Fantasy is an opportunity for our imaginations to take a walk on the wild side, but because what happens in our heads tends to be so much racier than what happens in our beds, most people keep quiet about them. Keeping these thoughts private also adds to their erotic charge, and once a specific sequence of mental pictures leads to an easy orgasm, it can create a kind of Pavlovian response where your favourite fantasy triggers arousal and arousal will trigger your favourite fantasy.

Fantasy is a very powerful aphrodisiac and a number of studies confirm that it motivates women to want to have sex, and can increase arousal. Other studies have found that sexual fantasy can increase love and affection in a relationship — but these effects only occur if the sexual fantasy is focused on the partner. It’s more common, however, to fantasise about someone other than the person you are in a sexual relationship with. For people like you, who are wrestling with the “tell or don’t tell” dilemma, I suggest that the decision is ultimately determined by content. If your fantasy revolves around your husband, that’s probably a turn-on.

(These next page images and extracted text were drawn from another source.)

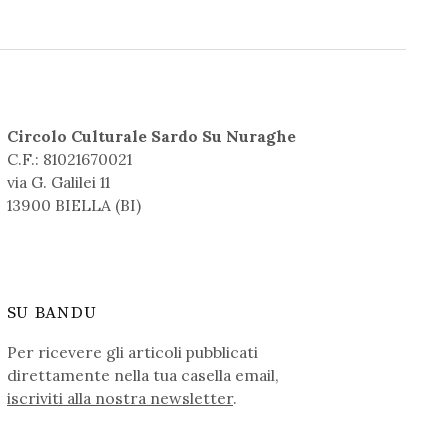
Circolo Culturale Sardo Su Nuraghe
C.F.: 81021670021
via G. Galilei 11
13900 BIELLA (BI)
SU BANDU
Per ricevere gli articoli pubblicati
direttamente nella tua casella email,
iscriviti alla nostra newsletter
.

If it is about someone else, it’s likely that he would feel betrayed.

For some, an effective fantasy can have a transformative impact on their sexual relationship. Indeed, clinical psychologist Dr Harold Leitenberg argues that sexual fantasies can be a way for couples to satisfy their need for novelty and variety without threatening their relationship. For most people it is not that simple, largely because there is such a massive disconnect between what people think about and what they actually do. Many people have fantasies about very wild sex that they would never want to happen in real life.

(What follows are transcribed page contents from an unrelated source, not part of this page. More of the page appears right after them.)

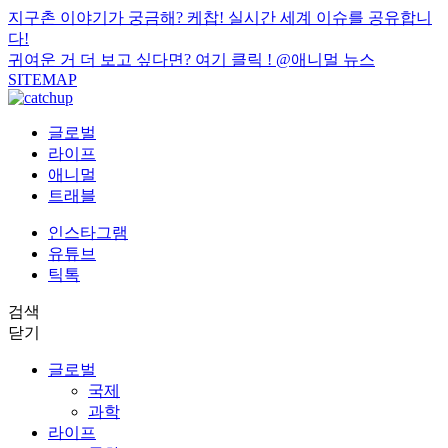
지구촌 이야기가 궁금해? 케찹! 실시간 세계 이슈를 공유합니
다!
귀여운 거 더 보고 싶다면? 여기 클릭 !
@애니멀 뉴스
SITEMAP
글로벌
라이프
애니멀
트래블
인스타그램
유튜브
틱톡
검색
닫기
글로벌
국제
과학
라이프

The conflict between what people think about and what they want to do makes fantasy a difficult topic to discuss, even with a close partner, but it doesn’t make fantasy any less ubiquitous. When he was researching his book Tell Me What You Want: The Science of Sexual Desire, Dr Justin Lehmiller surveyed more than 4,000 people and 98% of them reported having had at least one sexual fantasy. Lehmiller’s research suggests that the likelihood of your husband having sexual fantasies of his own is very high. However, if you do decide to broach this subject, keep it about your own fantasies rather than try to draw his out of him. Preface anything you say by explaining that you are telling him about your fantasies because you feel guilty keeping sexual thoughts from him. He may not want to hear, but it is much more likely that he will want to know all about the content — so before you say anything, think carefully about the potential consequences.

Telling your husband that you think about threesomes while you are in the throes of passion with him might leave him feeling hurt, betrayed or rejected. Or it might turn him on. He may even want to act them out — but you may not. It is obviously your call to make, but generally speaking, if your sexual fantasy involves anyone other than your husband, it is probably safer to keep it to yourself.